Neville stumbled through pronouncing the title, then asked the obvious question. "How am I supposed to study it if I can't even read the words?"
Alice's grin turned downright evil as she pulled out a stack of about fifteen beginner Chinese textbooks and dictionaries.
Neville suddenly decided the crowd wasn't so scary anymore.
He gulped. He'd never exactly been top of the class…
Alice noticed the slump in his shoulders and softened a little. "Relax. You don't actually have to master the writing yet. My grandfather had a rule: only people who meet his standards get taught the real forms."
Someone in the crowd who could read lips repeated that last part loud enough for everyone to hear, and the whispering kicked into overdrive.
"Please; some Muggle sword style? Neville might be a pure-blood disaster, but him wanting to learn should be an honor for that dumb book."
"Yeah, Shushan? Never even heard of it. Probably some backwater village."
Someone else fired back, "Alice is terrifyingly good with that thing and you're still running your mouths? Some pure-blood supremacists never learn."

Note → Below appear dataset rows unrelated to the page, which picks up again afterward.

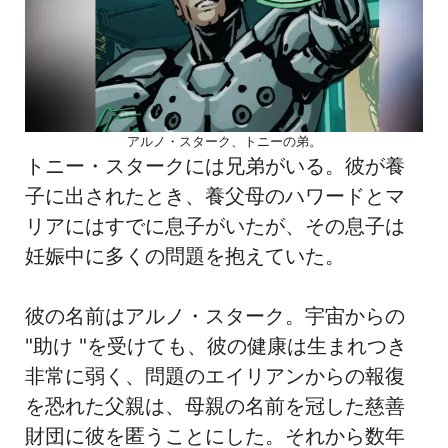
アルノ・スターク、トニーの弟。
トニー・スタークには兄弟がいる。彼が養
子に出されたとき、養父母のハワードとマ
リアにはすでに息子がいたが、その息子は
妊娠中に多くの問題を抱えていた。
彼の名前はアルノ・スターク。宇宙からの
"助け "を受けても、彼の健康は生まれつき
非常に弱く、問題のエイリアンからの報復
を恐れた父親は、母親の名前を冠した慈善
財団に彼を匿うことにした。それから数年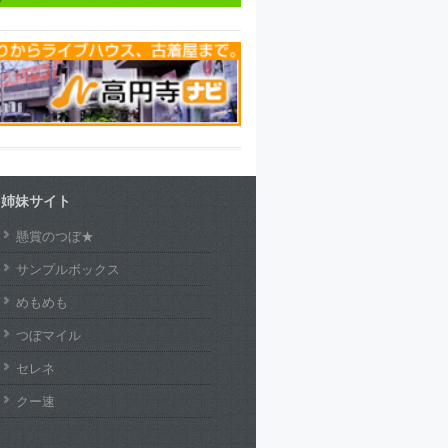
姉妹サイト
懸賞のつぼ★
サンプルボックス
めもめも
つぼマイル
セレネ
クー速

"Oh look, another kid brainwashed by Theodore Nott's nonsense. Pure-bloods are the future, Burns; pick the right side."
From the Gryffindor side there was plenty of muttering too; most of them couldn't believe Neville was bothering with "Muggle fighting" at all.

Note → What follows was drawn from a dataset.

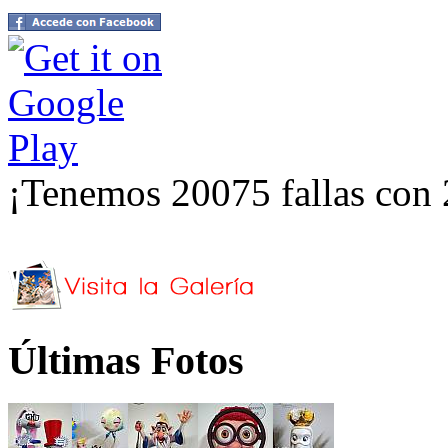
¡Tenemos 20075 fallas con 
Últimas Fotos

Hermione had heard enough. She stepped forward and raised her voice. "Alice's grandfather used this exact style to take down an entire twenty-man elite hit squad armed with guns that were sent to kill him and the team he was leading."
"Guns?" one pure-blood scoffed. "Muggle guns are basically fire-stirring sticks to a wizard."

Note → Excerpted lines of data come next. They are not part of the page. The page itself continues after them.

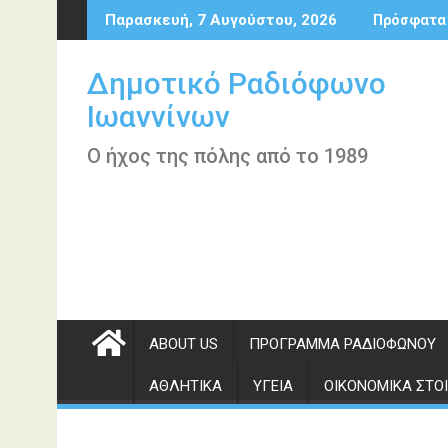
Περάστε
Παρασκευή, 7 Αυγούστου, 2026
Πρόσφατα
στο
περιεχόμενο
Δημοτικό Ραδιόφωνο
Ιωαννίνων
Ο ήχος της πόλης από το 1989
ABOUT US
ΠΡΌΓΡΑΜΜΑ ΡΑΔΙΟΦΏΝΟΥ
ΑΘΛΗΤΙΚΆ
ΥΓΕΊΑ
ΟΙΚΟΝΟΜΙΚΆ ΣΤΟΙ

The second the words left his mouth, every single Muggle-born and half-blood within five yards took a giant step away from him.
They'd seen guns. Maybe a single bullet wouldn't take down Dumbledore, but it would absolutely ruin their day.
So yeah; the crowd instantly understood that Alice's grandfather was operating on a whole different level.
If the guy could dodge twenty guns, dodging spells was probably child's play.
The idiot who'd opened his mouth tried to save face. "Who says Alice isn't making it up?"
When no one backed him up, he awkwardly sidled over to a half-blood kid and muttered, "Guns are really that bad?"
"If twenty of them are pointed at you, we'll be scraping what's left of you and your wand off the grass with a spatula."
"…You're kidding."
"Want me to go get twenty guns and we'll find out?"
"Nah, I'm good; look! Alice is starting Neville's test!"
The crowd leaned in like they were waiting for the Quidditch World Cup to kick off.